It's 70 years since Allied forces dropped the world's first atomic bomb on the town of Hiroshima in Japan, on a day that promised to bring an end to World War II, and changed the course of history.
I have visited Hiroshima, and can testify to the will of its citizens who found the spirit, resources and energy to rebuild their city into one as vibrant, energetic and purposeful as any in Japan.
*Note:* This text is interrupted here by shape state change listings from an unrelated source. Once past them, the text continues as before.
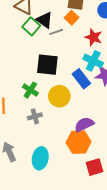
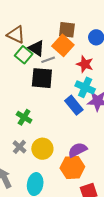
orange square: (72, 18) -> (63, 45), size x1.5
black square: (47, 65) -> (42, 78), moved
yellow circle: (59, 96) -> (42, 149), moved
gray cross: (35, 116) -> (19, 147), moved, turned -32

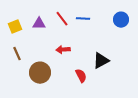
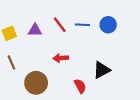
blue circle: (121, 20) -> (108, 25), moved

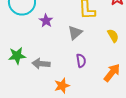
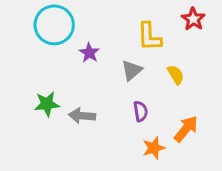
yellow semicircle: (113, 36) -> (176, 75), moved
orange star: (62, 86) -> (154, 148), moved

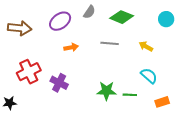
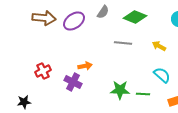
brown arrow: (20, 28) -> (44, 18), moved
orange arrow: (71, 47) -> (85, 66), moved
red cross: (29, 72) -> (43, 71), size x0.7

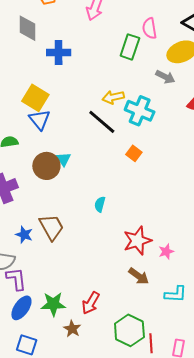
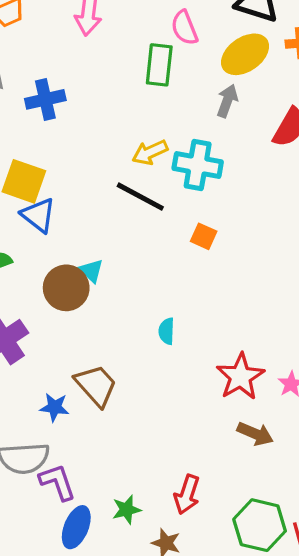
gray arrow: (165, 77) -> (227, 101), turned -84
green star: (53, 304) -> (126, 510), size x0.7

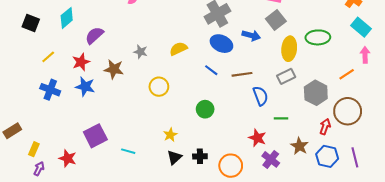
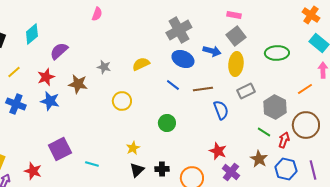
yellow ellipse: (289, 49) -> (236, 64), moved
green line: (281, 118) -> (264, 132), moved, turned 32

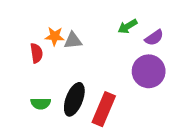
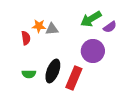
green arrow: (128, 26) -> (91, 19), size x1.5
purple circle: (149, 71) -> (93, 51), moved

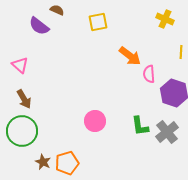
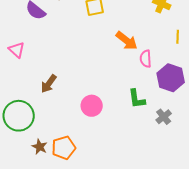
brown arrow: (24, 99) -> (49, 84), moved, turned 66
green L-shape: (140, 126) -> (137, 99), moved
gray cross: (167, 132) -> (164, 117), size x0.7

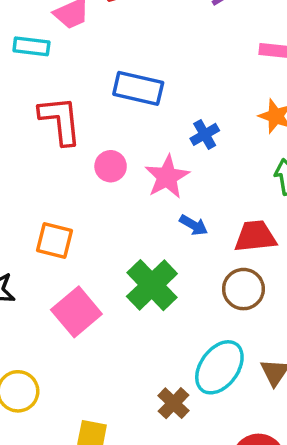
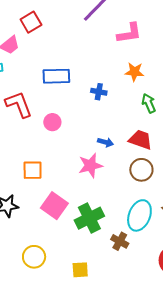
blue cross: (205, 134) -> (99, 92), turned -35
pink star: (167, 177) -> (90, 165), moved, turned 30
red trapezoid: (255, 236) -> (140, 140), turned 40
green cross: (152, 285) -> (89, 218), moved, turned 32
Set apart from the bustling temples of commerce and enterprise, one small, domed building stands alone - an old exhibition hall, it was the only central structure to survive the bombing and now serves as the peace memorial, and tribute to the 70,000 people killed instantly, and the further 70,000 who suffered the fatal effects of radiation.
The bomb 'Little Boy' destroyed five square miles of the Japanese city
For some, though, it could have happened yesterday, and ITV last night broadcast a moving minute-by-minute account of that day, 6 August 1945. In a word that has been horribly stolen, the archive footage was truly awesome both in the precision of the military campaign, the scale of the blast, and the brutal efficiency of its effect.
The programme had all the necessary context - the race by the Allies to create a bomb before their Nazi enemies, the effect of the bomb on the Japanese surrender, the science behind the Manhattan Project.
The documentary brought us personal accounts from both sides of the conflict
However, it was the survivors on both sides, their calm and matter-of-fact tone belying the trauma, who really gripped with their incredibly personal accounts of how their lives had been defined by this one, overwhelming event.
One of these, Yoshie Oka, remembered seeing a soldier burnt on the ground, who said, "We've been hit by a new type of bomb."
Most moving of all, the documentary was balanced by the memories of US airman, Dutch Van Kirk, the navigator of the flight crew of the Enola Gay plane which dropped the bomb.
This was his last interview before he died, and he'd had many years to try to make sense of the events of 1945, but his practical, almost casual account of his role defined all too well the moral dilemma at the root of weaponry that continues to this day, and makes this essential viewing for anyone determined that this kind of enormous tragedy is consigned to history where it belongs.